Democrat Brian Turner files to run in House District 116. The filing period started Monday and will end Feb. 28. Turner will face Republican incumbent Rep. Tim Moffitt in the fall. No other Democrat filed for the office on Monday. / Jon Ostendorffemail@example.com
ASHEVILLE — The election season in North Carolina officially kicked off Monday with the start of the candidate filing period.
Brian Turner, the Democrat running against Republican incumbent Rep. Tim Moffitt in House District 116, was among the first candidates to file in Buncombe County.
His family was with him at the Board of Elections.
“I look forward to spending the next 10 months focusing on issues like education, jobs and protecting our mountains and rivers,” he said.
Democrat John Ager announced Monday he would run against Republican incumbent Rep. Nathan Ramsey in House District 115.
Both men are farmers who live just miles apart. They even have land that touches. Ager owns Hickory Nut Gap Farm, and Ramsey runs a dairy farm.
Ager, like Turner, said public education is an important issue in his campaign.
The education budget passed by the Republican-controlled General Assembly was raised over 2012 levels, but not enough to keep pace with enrollment and inflation.
Ramsey voted against the budget, though Ager said the incumbent has voted with the Republicans for the most part.
“He is running as a moderate Republican, but when he goes down to Raleigh, he has been voting with the very partisan Republican legislature that I think sort of bedevils our state,” Ager said.
Three Buncombe County commissioners are also up for re-election under a law that created districts in 2012.
Democrats Brownie Newman and Ellen Frost have said they will run for re-election. Republican David King is also running again.
Newman, in District 1, said in a written statement that he has established himself as a leader on clean energy and public schools, among other issues. He also touted his work to reduce the county’s carbon footprint by 80 percent.
Democrat Keith Young plans to challenge Newman in the primary. He could not be immediately reached, but his campaign website says he believes in economic growth through government working with the private sector, among other issues.
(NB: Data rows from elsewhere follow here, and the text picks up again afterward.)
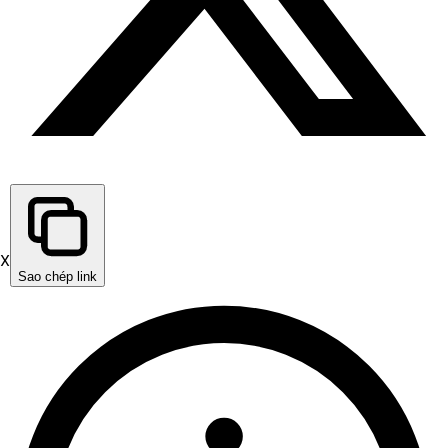
X
Sao chép link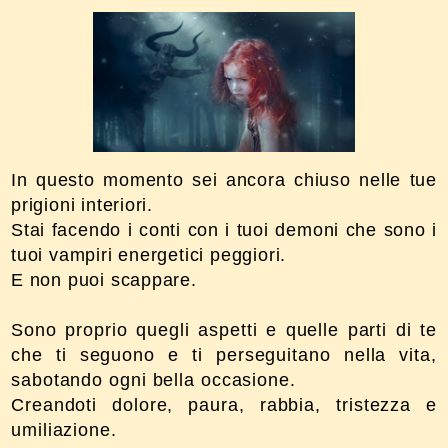
In questo momento sei ancora chiuso nelle tue
prigioni interiori.
Stai facendo i conti con i tuoi demoni che sono i
tuoi vampiri energetici peggiori.
E non puoi scappare.
Sono proprio quegli aspetti e quelle parti di te
che ti seguono e ti perseguitano nella vita,
sabotando ogni bella occasione.
Creandoti dolore, paura, rabbia, tristezza e
umiliazione.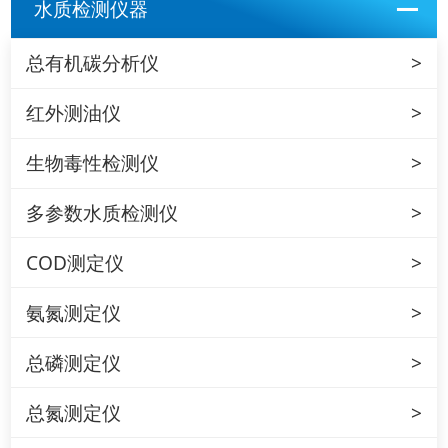
水质检测仪器
总有机碳分析仪
红外测油仪
生物毒性检测仪
多参数水质检测仪
COD测定仪
氨氮测定仪
总磷测定仪
总氮测定仪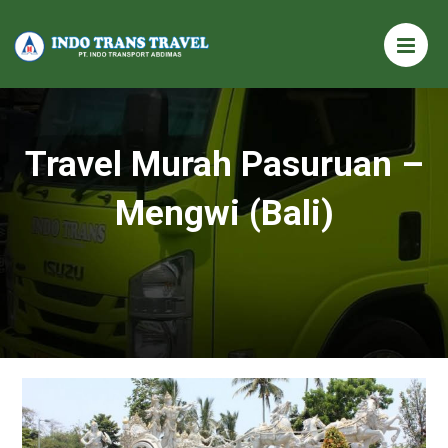
Travel Murah Pasuruan –
Mengwi (Bali)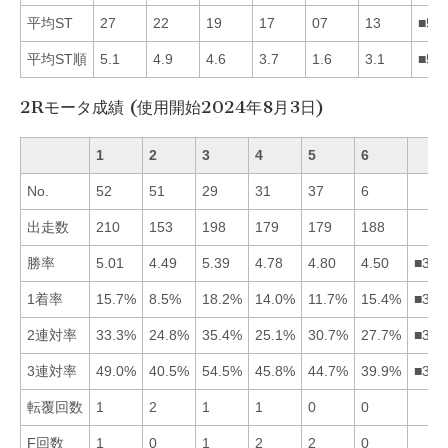
平均ST
27
22
19
17
07
13
■56
平均ST順
5.1
4.9
4.6
3.7
1.6
3.1
■56
2Rモータ成績 (使用開始2024年8月3日)
1
2
3
4
5
6
No.
52
51
29
31
37
6
出走数
210
153
198
179
179
188
勝率
5.01
4.49
5.39
4.78
4.80
4.50
■315
1着率
15.7%
8.5%
18.2%
14.0%
11.7%
15.4%
■316
2連対率
33.3%
24.8%
35.4%
25.1%
30.7%
27.7%
■315
3連対率
49.0%
40.5%
54.5%
45.8%
44.7%
39.9%
■314
転覆回数
1
2
1
1
0
0
F回数
1
0
1
2
2
0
Frost, in District 2, said she had not heard that she would have a primary challenger but does expect a Republican challenger in the general election. “We have accomplished a tremendous amount in just one year, and I look forward to a great re-election campaign,” she said.
Christina Merrill, who lost a close race to Frost in the last election, said Monday she would run again. She plans to file soon. She said the county tax increase and bigger government budget are evidence that the board is not acting with fiscal responsibility.
“I think you just have to look at where we are at, and everybody needs to ask themselves are you better off than after the 2010 election, and the answer is no,” she said.
King, in District 3, is facing opposition from the far right. The Asheville Tea Party is actively seeking a candidate to run against him in the primary, said Jane Bilello, president of the group.
The group does not like the tax increase the board approved or spending millions in public money to attract GE Aviation to the county, she said.
King said he’s proud of the board’s record.
“I have been supportive of public schools and economic opportunity,” he said. “I have worked diligently to bring new businesses here and keep businesses here.”
Ramsey and Moffitt were not immediately available. Both have said they are running for re-election.
Filing ends Feb. 28.
Democrats in Western North Carolina also have plans to challenge Republican incumbents in Senate District 50, Senate 48 and House 118.